**Exercise description**
In the data below, find every line with the string "răng" and pull it out.

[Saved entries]

━━━━━━━━━━━━━━━━━━━━

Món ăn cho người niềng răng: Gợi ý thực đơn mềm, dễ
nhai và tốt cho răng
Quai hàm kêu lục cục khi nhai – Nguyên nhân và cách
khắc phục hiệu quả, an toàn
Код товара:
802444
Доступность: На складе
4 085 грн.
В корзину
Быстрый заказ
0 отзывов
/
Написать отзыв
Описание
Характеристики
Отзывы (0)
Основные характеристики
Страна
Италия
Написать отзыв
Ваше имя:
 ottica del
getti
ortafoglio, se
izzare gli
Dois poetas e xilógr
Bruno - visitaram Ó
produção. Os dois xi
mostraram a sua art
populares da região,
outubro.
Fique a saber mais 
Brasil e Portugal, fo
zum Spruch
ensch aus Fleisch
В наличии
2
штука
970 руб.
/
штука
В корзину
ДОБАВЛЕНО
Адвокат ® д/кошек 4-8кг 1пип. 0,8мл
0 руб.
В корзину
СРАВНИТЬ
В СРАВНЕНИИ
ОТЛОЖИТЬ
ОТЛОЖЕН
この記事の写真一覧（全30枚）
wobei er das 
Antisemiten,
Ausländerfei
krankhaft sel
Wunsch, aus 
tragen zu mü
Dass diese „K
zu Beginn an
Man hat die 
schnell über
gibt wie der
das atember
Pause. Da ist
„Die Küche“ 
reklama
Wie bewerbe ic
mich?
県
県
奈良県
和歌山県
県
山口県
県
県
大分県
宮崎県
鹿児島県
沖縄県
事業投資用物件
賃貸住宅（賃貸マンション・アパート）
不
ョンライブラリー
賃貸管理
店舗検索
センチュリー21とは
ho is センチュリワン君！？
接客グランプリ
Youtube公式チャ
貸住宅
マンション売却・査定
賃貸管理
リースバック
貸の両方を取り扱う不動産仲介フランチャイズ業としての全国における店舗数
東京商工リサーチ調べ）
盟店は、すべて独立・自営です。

━━━━━━━━━━━━━━━━━━━━

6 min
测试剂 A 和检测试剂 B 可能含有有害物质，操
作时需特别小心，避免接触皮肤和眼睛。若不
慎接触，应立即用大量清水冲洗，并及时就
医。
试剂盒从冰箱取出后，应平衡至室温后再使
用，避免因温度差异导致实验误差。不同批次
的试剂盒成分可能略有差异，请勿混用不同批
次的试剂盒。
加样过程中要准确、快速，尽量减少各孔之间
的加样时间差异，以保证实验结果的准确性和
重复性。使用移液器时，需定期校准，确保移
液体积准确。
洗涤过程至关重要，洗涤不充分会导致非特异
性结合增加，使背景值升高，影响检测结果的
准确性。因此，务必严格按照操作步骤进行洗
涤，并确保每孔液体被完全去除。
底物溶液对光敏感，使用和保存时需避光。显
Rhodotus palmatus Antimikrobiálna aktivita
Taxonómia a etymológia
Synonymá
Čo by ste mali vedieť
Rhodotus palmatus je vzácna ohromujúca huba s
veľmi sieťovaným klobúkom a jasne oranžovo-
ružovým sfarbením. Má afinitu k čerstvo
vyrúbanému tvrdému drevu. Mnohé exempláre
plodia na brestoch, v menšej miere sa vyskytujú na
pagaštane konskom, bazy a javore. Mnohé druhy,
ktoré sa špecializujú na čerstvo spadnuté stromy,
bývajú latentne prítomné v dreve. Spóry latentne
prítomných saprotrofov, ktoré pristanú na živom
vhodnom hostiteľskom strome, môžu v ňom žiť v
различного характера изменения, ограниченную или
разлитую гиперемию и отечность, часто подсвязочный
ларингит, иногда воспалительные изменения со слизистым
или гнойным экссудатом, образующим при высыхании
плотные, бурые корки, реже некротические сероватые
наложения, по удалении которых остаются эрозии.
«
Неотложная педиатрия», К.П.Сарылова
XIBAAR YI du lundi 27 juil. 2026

━━━━━━━━━━━━━━━━━━━━

**Response box**
Món ăn cho người niềng răng: Gợi ý thực đơn mềm, dễ
nhai và tốt cho răng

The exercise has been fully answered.